Fatma is Kurdish, from northern Syria, and she’s one of those mothers begging in Nişantaşı. “In Aleppo, my life was very good,” she laments. “We had a huge house with a garden. My husband was working. Our life was better than here.”

Now, her husband is fighting alongside Kurdish rebels in Syria and her eldest son is stuck in the Syrian army. “We are only women, the rest of them are children. No one can find work and we have to take care of the kids as well,” she explains. So she and her daughter-in-law beg for the money to eat and pay rent.

Complicating the lives of people like Fatma is the fact that Turks are deeply suspicious. “Some people think that we are lying, that we’re not Syrian,” she says. “They think we’re Kurds from Turkey,” pretending to be Syrian for sympathy. To prove them wrong, she holds out her passport as she sits on the street.

For a lot of Turks, the sight of Syrians begging, especially kids, is tough to stomach. But others are getting tired of being responsible for all the refugees.

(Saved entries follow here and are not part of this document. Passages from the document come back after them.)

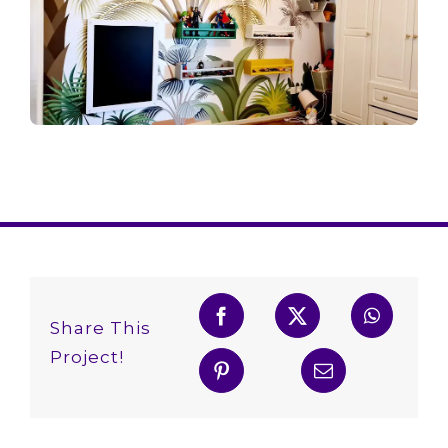
Share This
Project!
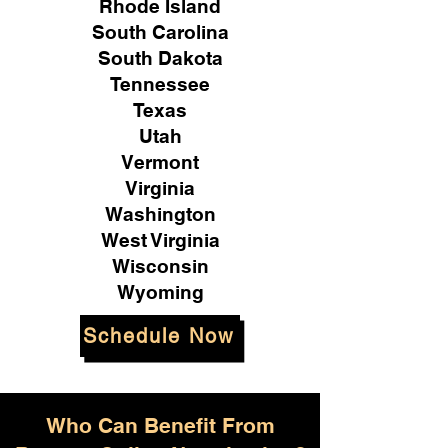
Rhode Island
South Carolina
South Dakota
Tennessee
Texas
Utah
Vermont
Virginia
Washington
West Virginia
Wisconsin
Wyoming
Schedule Now
Who Can Benefit From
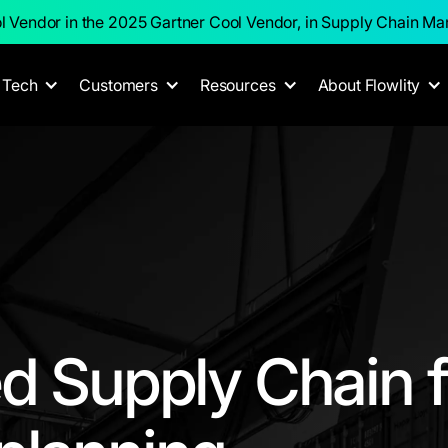
l Vendor in the 2025 Gartner Cool Vendor, in Supply Chain M
Tech
Customers
Resources
About Flowlity
d Supply Chain f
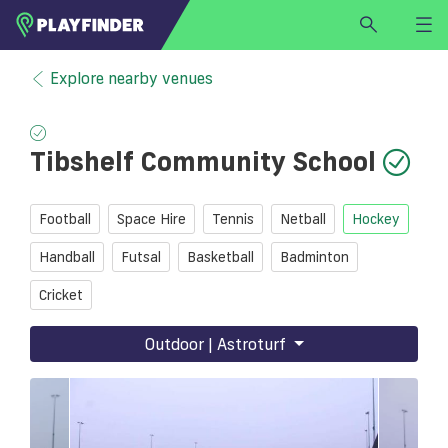
HOME
Explore nearby venues
LOGIN
Select a sport
Tibshelf Community School
SIGN UP
BECOME A VENUE PARTNER
Football
Space Hire
Tennis
Netball
Hockey
FIND
VENUE
Handball
Futsal
Basketball
Badminton
Cricket
Outdoor | Astroturf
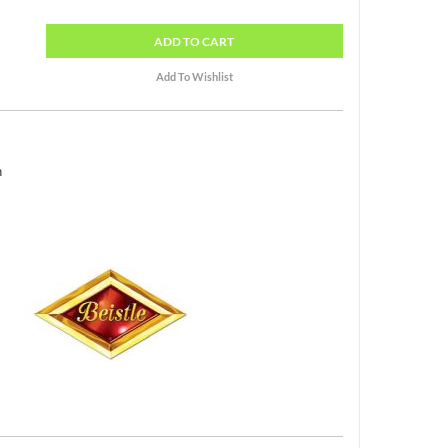
ADD
TO CART
h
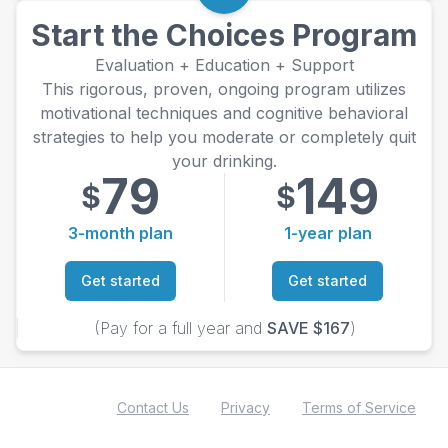
Start the Choices Program
Evaluation + Education + Support
This rigorous, proven, ongoing program utilizes
motivational techniques and cognitive behavioral
strategies to help you moderate or completely quit
your drinking.
79
149
$
$
3-month plan
1-year plan
Get started
Get started
(Pay for a full year and
SAVE $167
)
Contact Us
Privacy
Terms of Service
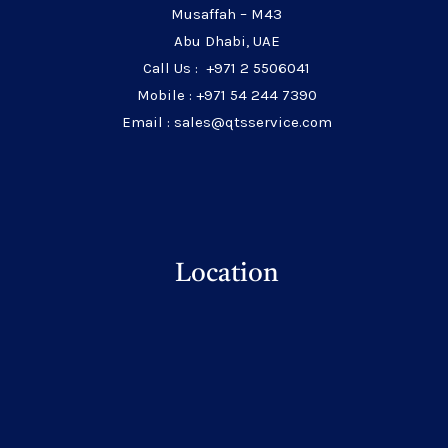
Musaffah – M43
Abu Dhabi, UAE
Call Us : +971 2 5506041
Mobile : +971 54 244 7390
Email : sales@qtsservice.com
Location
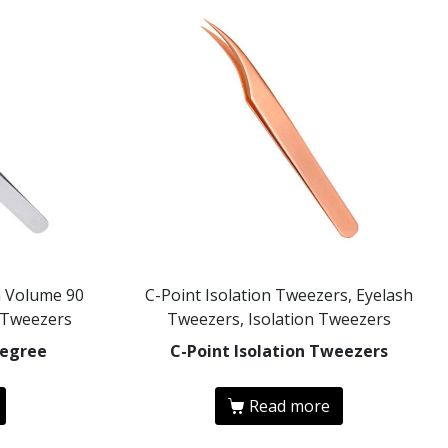
n Volume 90
C-Point Isolation Tweezers, Eyelash
 Tweezers
Tweezers, Isolation Tweezers
Degree
C-Point Isolation Tweezers
Read more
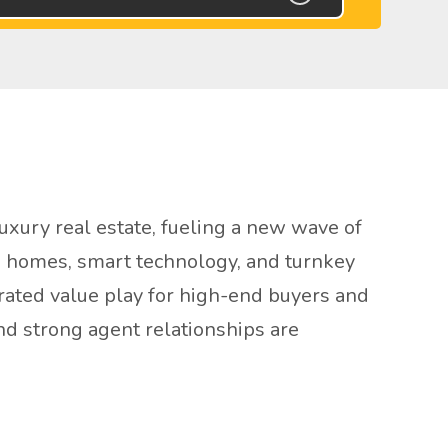
xury real estate, fueling a new wave of
en homes, smart technology, and turnkey
rrated value play for high-end buyers and
nd strong agent relationships are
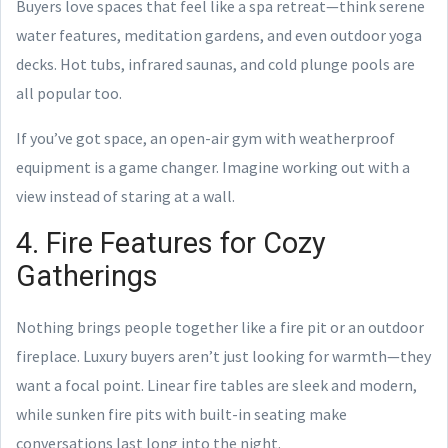
Buyers love spaces that feel like a spa retreat—think serene
water features, meditation gardens, and even outdoor yoga
decks. Hot tubs, infrared saunas, and cold plunge pools are
all popular too.
If you’ve got space, an open-air gym with weatherproof
equipment is a game changer. Imagine working out with a
view instead of staring at a wall.
4. Fire Features for Cozy
Gatherings
Nothing brings people together like a fire pit or an outdoor
fireplace. Luxury buyers aren’t just looking for warmth—they
want a focal point. Linear fire tables are sleek and modern,
while sunken fire pits with built-in seating make
conversations last long into the night.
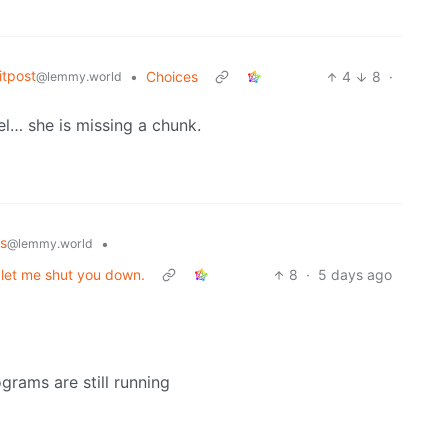
tpost
•
Choices
4
8
·
@lemmy.world
eel… she is missing a chunk.
s
•
@lemmy.world
t let me shut you down.
8
·
5 days ago
grams are still running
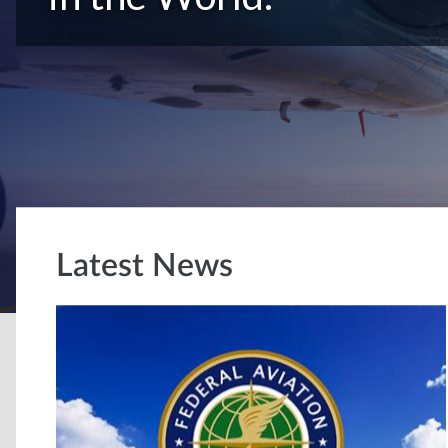
Latest News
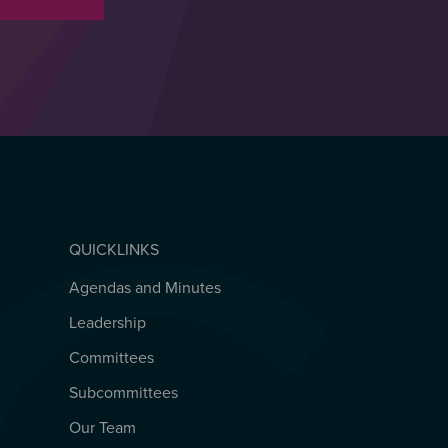
QUICKLINKS
Agendas and Minutes
QUICKLINKS
Leadership
Committees
Subcommittees
Our Team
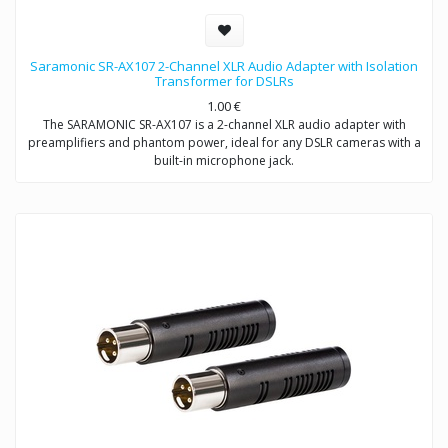
Saramonic SR-AX107 2-Channel XLR Audio Adapter with Isolation
Transformer for DSLRs
1.00
€
The SARAMONIC SR-AX107 is a 2-channel XLR audio adapter with
preamplifiers and phantom power, ideal for any DSLR cameras with a
built-in microphone jack.
The SR-AX107 allows you to connect professional condenser
microphones, wireless microphones, digital recorders, external audio
mixers, sound boards and more to your DSLR camera or camcorder
via two balanced XLR inputs.
The SR-AX107 makes your recording work much easier. Level meter
allows you to verify the proper input levels in real time, the output
signal can be adjusted by the level controls for optimum recording.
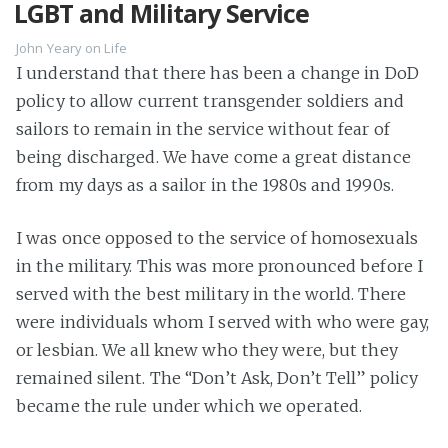
LGBT and Military Service
John Yeary
on
Life
I understand that there has been a change in DoD
policy to allow current transgender soldiers and
sailors to remain in the service without fear of
being discharged. We have come a great distance
from my days as a sailor in the 1980s and 1990s.
I was once opposed to the service of homosexuals
in the military. This was more pronounced before I
served with the best military in the world. There
were individuals whom I served with who were gay,
or lesbian. We all knew who they were, but they
remained silent. The “Don’t Ask, Don’t Tell” policy
became the rule under which we operated.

Engin is a store clerk in in the neighborhood where Fatma begs. He says beggars are making as much as he does, without lifting a finger.

“We’re in Istanbul. It’s a city of 20 million people. You can find work doing anything here: be a cobbler, sell simit, whatever. There’s no reason to beg,” he insists. “Besides, our country has opened camps for them.” If they can’t work, Engin says there are refugee camps that give them everything they need.

At first glance, he does seem to have a point. The camps in Turkey have a reputation for being well-equipped, with grocery stores, kitchens and even indoor plumbing, so it’s hard to believe that hundreds of thousands of Syrians need to be on the streets.

But the truth is, as the official refugee count in Turkey nears 1 million, the camps are nearly full with just a quarter of that number. And even if the refugee camps weren’t full, many Syrians are afraid of them.

When I approach Meryem to talk, she’s frantic that our interview could lead to her going to a camp. “We just ask one thing, that we don’t go to the camps,” she requests. “We’re trusting you that we don’t go to the camps after this.” She says she’d heard awful things about what goes on in them.

“In the middle of the nights fighters take guys out of the camps, they beat them” if they don’t support the opposition, she says. “There isn’t freedom to leave the camps and drink and eat and live like people. It’s like jail!”

Meryem insists that the camps are full of suffering. “If you give me a house, shouldn’t I also have the freedom to leave it?” she asks. “Whatever, this is better — we’ll live like this, we’ll live on the streets it’s still better than the camps.”

Andrew Gardner, with Amnesty International, says it’s really hard to tell exactly what’s going on in the Turkish refugee camps. The government won’t give NGOs access, and rumors are rampant. He says he’s heard them all.

“The other thing to recognize is that no one wants to live in a refugee camp,” he points out. “Everyone wants to be able to move freely and to be able to provide for themselves independently,” even if that means living in tough conditions and begging to make ends meet.